Filter the records down to the lines that hold the word "wielorodzinnych", and copy each of those lines.

**Data under study:**
☆ ☆ ☆

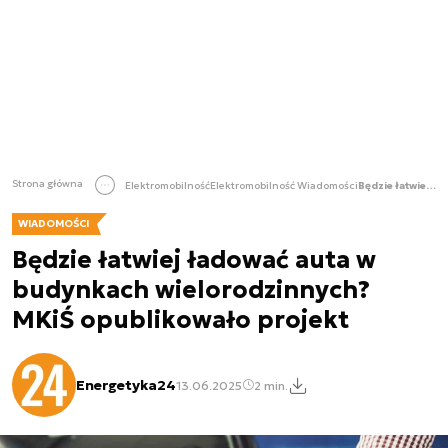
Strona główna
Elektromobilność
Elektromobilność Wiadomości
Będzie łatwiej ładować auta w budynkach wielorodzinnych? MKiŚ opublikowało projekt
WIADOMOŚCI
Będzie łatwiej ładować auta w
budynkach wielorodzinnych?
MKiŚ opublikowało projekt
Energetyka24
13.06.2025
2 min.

☆ ☆ ☆

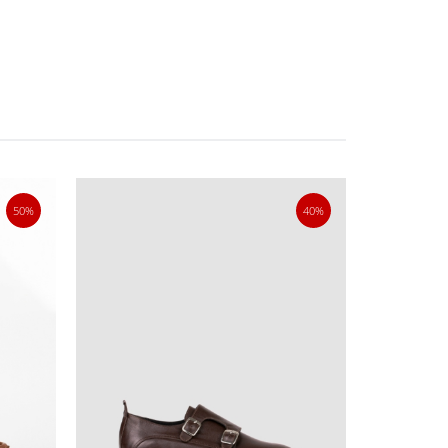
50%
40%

☆ ☆ ☆

**Answer section:**
Będzie łatwiej ładować auta w budynkach wielorodzinnych? MKiŚ opublikowało projekt
budynkach wielorodzinnych?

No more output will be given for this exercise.